Trustworthy: Vaccines have earned that title
The confirmation of 83 cases of measles in Ohio this month and the recent quick diagnosis of a 19-month-old with measles in Minneapolis, Minnesota’s first case of measles this year, brought a timely reminder that the potentially deadly virus has not been eradicated and of the importance of vaccination. Having just wrapped World Immunization Week and National Infant Immunization Week, the importance of immunization is as great as ever.
In fact, the U.S. Centers for Disease Control and Prevention reported today that the 288 cases of measles in the country so far this year are the highest since 2000. The number of cases reported this year is the highest for the first five months of a year since 1994.

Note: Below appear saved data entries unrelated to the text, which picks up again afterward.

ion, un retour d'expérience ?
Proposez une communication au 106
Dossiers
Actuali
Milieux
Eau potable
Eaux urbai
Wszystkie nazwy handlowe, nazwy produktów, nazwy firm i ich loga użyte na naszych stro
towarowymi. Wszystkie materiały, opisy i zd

I worry that the numbers are a sign of growing credibility for a small band of celebrities and others who have thrown up an online smoke screen of fear of vaccines against measles, whooping cough and other common childhood diseases.
If even a relatively small percentage of Americans buy into this criticism, it would be disastrous. Measles, one of the most contagious airborne diseases, can be extremely serious, leading in rare cases to pneumonia and fatal brain infections. Infants too young to be vaccinated particularly are at risk.

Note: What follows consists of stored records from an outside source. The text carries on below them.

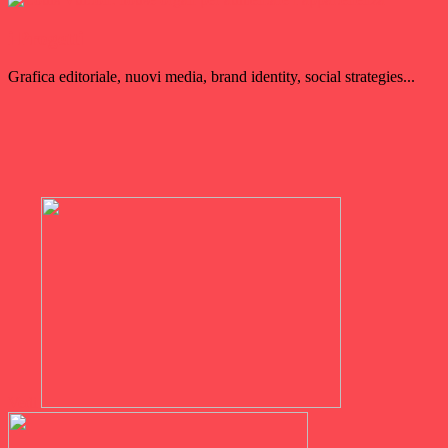
i Progetti
Grafica editoriale, nuovi media, brand identity, social strategies...
Vedi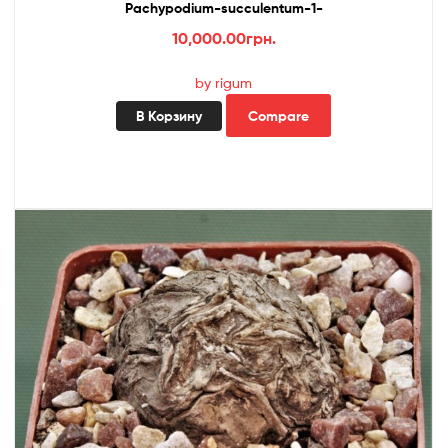
Pachypodium-succulentum-1-
10,000.00
грн.
by rigum
В Корзину
Compare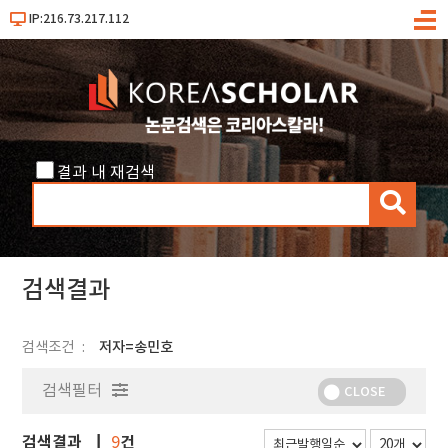
IP:216.73.217.112
메
뉴
결과 내 재검색
검
색
검색결과
검색조건
저자=송민호
검색필터
CLOSE
검색결과
건
9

We’re fortunate that the child in Minnesota, who actually had one of two measles shots and apparently contracted the disease during a visit to India, was diagnosed within minutes at Children’s – Minneapolis. Because the alert medical team picked up the symptoms so quickly, only 16 potentially exposed people had to be notified after the child was quarantined.
Three years ago, as many as 700 contacts had to be reached for some patients during an outbreak at Children’s.
What’s most frustrating is that it’s all so unnecessary.
The virus hasn’t changed all that much. It’s not like the HIV virus, constantly mutating. No; with measles the culprit purely is social – a breakdown in trust of medical experts whose longtime vaccine advocacy made measles and other common childhood infections a footnote.
Fear-mongering online vaccine critics are not winning, in a classical political sense. Thankfully, more than 90 percent of parents still trust their health care providers and nationally recommended vaccines. If they didn’t, we would see frequent headlines about deaths from measles, whooping cough and other diseases.
However, the remaining 10 percent of parents are hesitant, have vague fears and wonder who to trust. They routinely hear or read vehement vaccine bashing in social media circles, which feeds fear and denial – and new outbreaks. New York City and Orange County, Calif., currently are dealing with measles outbreaks.
Measles is so highly contagious that just passing through a clinic waiting room two hours after someone with measles has been there can expose an unvaccinated newborn, which may be devastating.
We all must protect the vulnerable in our community by forming a protective barrier of our own vaccination. That’s a simple point seemingly lost on the peddlers of myth and pseudoscience who have infected too many parents with baseless fear of vaccines that protect their own children and the community at large.
Parents should trust health care professionals who urge vaccination on schedule. At Children’s, we speak from experience. We have seen children die or become permanently impaired from vaccine-preventable disease. Ask our specialists how many unvaccinated, critically ill children they have cared for, and they would answer “too many to count.” And how many they’ve seen with severe vaccine side effect? You’ll get a blank stare, or “I don’t recall any; maybe one at most.”
We have seen children with measles on a ventilator, fighting for their lives. That’s a bitter sight when you recognize that two doses of measles-mumps-rubella vaccine will prevent measles in 99 percent of those vaccinated. There’s no contest between the benefits of vaccines and their extremely rare risks.
Before the measles vaccine was developed in the 1960s, there were 2.6 million measles-related deaths per year worldwide. In 2012, that number was down to 122,000, mostly in children younger than 5 in parts of the world where vaccines are scarce or their parents refuse to allow vaccination. The point is that we can’t afford to let our guard down in the U.S. or elsewhere. In a global society measles is a mere plane ride away for the unprotected.
The safe, effective and trustworthy action for infants, children, adolescents and adults is to get vaccinated on time for all recommended vaccine-preventable diseases.
Aside from sanitary drinking water, vaccines remain the safest, most-life-saving medical intervention we have to protect our children.
Patsy Stinchfield, PNP, is the director of infectious disease and prevention and the Children’s Immunization Project at Children’s Hospitals and Clinics of Minnesota.